> _INSTRUCTIONS TO FOLLOW_
Find all lines in the listing that include the word "کاهش", then copy them.

> _RECORDS FOR THIS TASK_
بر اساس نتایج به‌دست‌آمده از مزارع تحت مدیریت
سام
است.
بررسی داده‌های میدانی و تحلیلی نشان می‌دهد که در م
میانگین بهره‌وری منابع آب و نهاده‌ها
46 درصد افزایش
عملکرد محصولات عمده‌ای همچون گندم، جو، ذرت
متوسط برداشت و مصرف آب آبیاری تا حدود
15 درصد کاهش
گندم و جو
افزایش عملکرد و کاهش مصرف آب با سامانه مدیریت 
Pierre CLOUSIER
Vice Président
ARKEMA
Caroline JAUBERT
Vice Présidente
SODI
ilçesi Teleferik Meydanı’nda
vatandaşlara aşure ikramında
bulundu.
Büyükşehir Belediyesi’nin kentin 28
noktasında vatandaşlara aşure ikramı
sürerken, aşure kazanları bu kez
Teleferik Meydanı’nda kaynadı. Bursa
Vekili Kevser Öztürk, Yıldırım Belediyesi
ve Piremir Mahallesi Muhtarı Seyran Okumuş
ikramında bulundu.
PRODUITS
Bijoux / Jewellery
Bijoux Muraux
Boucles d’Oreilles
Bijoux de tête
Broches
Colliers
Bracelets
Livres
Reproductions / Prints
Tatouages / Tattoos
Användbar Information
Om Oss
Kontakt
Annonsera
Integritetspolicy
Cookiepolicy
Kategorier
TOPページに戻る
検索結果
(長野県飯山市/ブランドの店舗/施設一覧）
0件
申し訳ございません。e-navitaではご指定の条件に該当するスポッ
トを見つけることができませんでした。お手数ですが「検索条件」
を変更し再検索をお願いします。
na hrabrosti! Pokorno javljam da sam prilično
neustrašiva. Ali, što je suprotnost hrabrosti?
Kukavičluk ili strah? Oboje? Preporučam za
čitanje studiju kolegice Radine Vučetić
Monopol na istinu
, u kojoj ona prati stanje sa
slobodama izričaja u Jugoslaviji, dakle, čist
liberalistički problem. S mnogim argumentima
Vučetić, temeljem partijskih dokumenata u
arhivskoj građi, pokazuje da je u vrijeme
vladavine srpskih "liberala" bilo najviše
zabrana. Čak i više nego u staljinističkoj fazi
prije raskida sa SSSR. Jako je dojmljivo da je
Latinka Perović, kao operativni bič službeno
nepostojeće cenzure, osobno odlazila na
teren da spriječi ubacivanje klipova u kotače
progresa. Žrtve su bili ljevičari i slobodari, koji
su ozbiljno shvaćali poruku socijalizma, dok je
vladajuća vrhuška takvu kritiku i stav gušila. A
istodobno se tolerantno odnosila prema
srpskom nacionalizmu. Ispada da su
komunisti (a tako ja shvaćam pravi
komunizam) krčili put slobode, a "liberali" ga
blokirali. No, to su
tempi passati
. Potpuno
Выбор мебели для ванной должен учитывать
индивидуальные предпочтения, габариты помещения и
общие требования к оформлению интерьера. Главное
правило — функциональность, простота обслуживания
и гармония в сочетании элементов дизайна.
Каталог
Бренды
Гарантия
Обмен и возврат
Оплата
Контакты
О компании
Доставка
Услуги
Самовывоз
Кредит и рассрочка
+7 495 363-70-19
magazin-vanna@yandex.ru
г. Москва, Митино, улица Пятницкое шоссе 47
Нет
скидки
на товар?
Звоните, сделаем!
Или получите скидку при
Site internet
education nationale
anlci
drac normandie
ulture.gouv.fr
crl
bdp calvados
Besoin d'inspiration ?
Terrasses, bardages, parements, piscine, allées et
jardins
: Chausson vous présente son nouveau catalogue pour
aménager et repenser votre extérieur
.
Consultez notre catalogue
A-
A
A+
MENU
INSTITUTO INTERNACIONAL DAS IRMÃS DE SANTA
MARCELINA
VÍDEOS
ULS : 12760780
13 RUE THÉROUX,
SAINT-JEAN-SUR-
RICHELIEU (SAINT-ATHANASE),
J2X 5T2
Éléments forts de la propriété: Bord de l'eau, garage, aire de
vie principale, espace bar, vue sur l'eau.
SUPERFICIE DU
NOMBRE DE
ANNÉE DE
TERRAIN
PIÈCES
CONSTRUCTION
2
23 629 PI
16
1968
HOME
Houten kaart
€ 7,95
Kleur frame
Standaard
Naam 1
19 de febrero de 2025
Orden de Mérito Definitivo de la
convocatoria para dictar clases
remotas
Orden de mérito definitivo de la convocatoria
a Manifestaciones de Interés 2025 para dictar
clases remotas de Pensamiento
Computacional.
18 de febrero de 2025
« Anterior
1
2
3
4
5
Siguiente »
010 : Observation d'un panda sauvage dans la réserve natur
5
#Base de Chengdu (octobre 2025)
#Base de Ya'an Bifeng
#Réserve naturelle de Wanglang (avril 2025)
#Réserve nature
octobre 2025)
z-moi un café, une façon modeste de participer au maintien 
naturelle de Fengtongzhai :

> _RESPONSE TO THIS TASK_
15 درصد کاهش
افزایش عملکرد و کاهش مصرف آب با سامانه مدیریت 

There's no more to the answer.